Sambandar, an 8th-century Tamil Saivite saint poet, venerated Uchinathar in ten verses in Tevaram, compiled as the First Tirumurai. As the temple is revered in Tevaram, it is classified as Paadal Petra Sthalam, one of the 276 temples that find mention in the Saiva canon. The temple is counted as the third in the series of the temples on the northern bank of river Cauvery.

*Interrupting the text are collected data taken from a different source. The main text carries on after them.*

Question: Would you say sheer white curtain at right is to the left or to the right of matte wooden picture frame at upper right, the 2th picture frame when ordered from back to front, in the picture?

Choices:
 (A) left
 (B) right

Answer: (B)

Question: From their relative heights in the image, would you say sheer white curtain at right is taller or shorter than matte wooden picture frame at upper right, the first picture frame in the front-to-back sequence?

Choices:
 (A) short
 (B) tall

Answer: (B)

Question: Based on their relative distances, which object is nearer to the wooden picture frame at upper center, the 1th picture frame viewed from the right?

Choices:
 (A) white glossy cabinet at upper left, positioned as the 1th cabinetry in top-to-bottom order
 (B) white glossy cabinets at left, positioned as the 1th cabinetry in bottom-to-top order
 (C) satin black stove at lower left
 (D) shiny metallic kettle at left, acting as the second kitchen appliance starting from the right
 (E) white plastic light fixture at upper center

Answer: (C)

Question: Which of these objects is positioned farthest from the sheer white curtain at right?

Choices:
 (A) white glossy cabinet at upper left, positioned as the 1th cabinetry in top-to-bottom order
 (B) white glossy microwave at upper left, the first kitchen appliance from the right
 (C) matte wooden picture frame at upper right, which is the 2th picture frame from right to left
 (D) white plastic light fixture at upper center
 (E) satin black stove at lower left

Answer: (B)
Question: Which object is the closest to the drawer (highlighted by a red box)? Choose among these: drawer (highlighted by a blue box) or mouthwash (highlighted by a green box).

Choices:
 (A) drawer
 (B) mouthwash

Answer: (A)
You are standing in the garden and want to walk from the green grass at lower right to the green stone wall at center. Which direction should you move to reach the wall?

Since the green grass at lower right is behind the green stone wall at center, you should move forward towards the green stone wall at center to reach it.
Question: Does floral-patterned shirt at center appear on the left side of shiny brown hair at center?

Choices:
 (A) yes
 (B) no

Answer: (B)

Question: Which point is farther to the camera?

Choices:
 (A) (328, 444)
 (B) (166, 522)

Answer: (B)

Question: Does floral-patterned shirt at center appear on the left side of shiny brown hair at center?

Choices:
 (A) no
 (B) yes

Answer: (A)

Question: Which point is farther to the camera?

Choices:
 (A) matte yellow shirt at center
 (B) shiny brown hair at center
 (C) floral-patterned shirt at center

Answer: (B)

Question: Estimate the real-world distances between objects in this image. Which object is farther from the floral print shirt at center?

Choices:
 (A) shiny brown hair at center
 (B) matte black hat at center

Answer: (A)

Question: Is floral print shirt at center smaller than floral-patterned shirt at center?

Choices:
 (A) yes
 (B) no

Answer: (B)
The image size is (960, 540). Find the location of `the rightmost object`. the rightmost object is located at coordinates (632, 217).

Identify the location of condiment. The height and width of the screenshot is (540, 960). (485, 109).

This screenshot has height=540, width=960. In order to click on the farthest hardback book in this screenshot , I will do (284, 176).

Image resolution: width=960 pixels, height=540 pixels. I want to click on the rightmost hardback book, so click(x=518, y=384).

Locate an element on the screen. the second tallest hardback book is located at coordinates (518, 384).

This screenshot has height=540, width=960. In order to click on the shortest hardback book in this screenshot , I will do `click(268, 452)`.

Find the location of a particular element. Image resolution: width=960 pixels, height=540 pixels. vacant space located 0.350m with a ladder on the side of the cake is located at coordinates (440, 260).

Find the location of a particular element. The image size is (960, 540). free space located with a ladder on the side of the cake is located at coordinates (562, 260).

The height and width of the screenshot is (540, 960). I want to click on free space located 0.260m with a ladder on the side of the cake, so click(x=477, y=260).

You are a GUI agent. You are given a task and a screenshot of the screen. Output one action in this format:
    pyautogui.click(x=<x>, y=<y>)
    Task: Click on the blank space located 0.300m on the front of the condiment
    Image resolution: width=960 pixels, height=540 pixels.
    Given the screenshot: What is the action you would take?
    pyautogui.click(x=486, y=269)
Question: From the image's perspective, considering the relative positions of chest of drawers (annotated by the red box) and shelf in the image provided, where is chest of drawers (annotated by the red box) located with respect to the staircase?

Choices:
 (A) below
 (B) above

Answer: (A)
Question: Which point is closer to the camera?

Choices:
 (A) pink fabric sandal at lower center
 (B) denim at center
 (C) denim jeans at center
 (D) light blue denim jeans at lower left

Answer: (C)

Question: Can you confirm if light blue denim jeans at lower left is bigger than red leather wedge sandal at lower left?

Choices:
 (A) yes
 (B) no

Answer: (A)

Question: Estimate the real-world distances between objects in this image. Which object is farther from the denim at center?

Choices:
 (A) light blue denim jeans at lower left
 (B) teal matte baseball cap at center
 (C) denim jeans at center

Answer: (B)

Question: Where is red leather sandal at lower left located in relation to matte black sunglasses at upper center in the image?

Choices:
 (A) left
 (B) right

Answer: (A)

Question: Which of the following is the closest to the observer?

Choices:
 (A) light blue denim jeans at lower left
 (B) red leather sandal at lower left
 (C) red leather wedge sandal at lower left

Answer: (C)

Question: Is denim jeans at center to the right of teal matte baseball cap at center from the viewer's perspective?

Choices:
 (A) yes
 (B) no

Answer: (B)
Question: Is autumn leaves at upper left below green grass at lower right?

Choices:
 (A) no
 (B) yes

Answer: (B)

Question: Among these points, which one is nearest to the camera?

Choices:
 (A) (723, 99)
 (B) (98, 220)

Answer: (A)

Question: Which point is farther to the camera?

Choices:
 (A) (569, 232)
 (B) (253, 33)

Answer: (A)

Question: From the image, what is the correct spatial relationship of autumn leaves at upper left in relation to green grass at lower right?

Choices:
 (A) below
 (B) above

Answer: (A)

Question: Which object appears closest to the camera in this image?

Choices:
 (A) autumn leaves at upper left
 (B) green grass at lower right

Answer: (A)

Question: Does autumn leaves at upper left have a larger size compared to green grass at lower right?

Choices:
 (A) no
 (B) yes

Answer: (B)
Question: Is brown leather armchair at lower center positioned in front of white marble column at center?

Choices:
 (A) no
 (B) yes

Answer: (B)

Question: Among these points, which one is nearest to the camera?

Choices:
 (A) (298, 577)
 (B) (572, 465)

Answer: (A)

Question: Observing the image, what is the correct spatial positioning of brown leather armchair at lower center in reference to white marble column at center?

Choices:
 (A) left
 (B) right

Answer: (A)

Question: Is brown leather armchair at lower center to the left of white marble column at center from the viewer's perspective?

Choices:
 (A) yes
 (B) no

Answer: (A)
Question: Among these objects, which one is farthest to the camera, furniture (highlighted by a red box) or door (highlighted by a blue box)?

The temple priests perform the puja (rituals) during festivals and on a daily basis. The temple rituals are performed three times a day; Kalasanthi at 8:00 a.m., Uchikalam at 12:00 a.m. and Sayarakshai at 6:00 p.m. Each ritual comprises four steps: abhisheka (sacred bath), alangaram (decoration), naivethanam (food offering) and deepa aradanai (waving of lamps) for Uchinathar and Uchinayagi. There are weekly rituals like somavaram (Monday) and sukravaram (Friday), fortnightly rituals like pradosham, and monthly festivals like amavasai (new moon day), kiruthigai, pournami (full moon day) and sathurthi. Vaikasi Visagam during the Tamil month of Vaikasi (May - June) is the most important festival of the temple. Navratri during Purattasi and Karthikai somavaram are other festivals celebrated in the temple.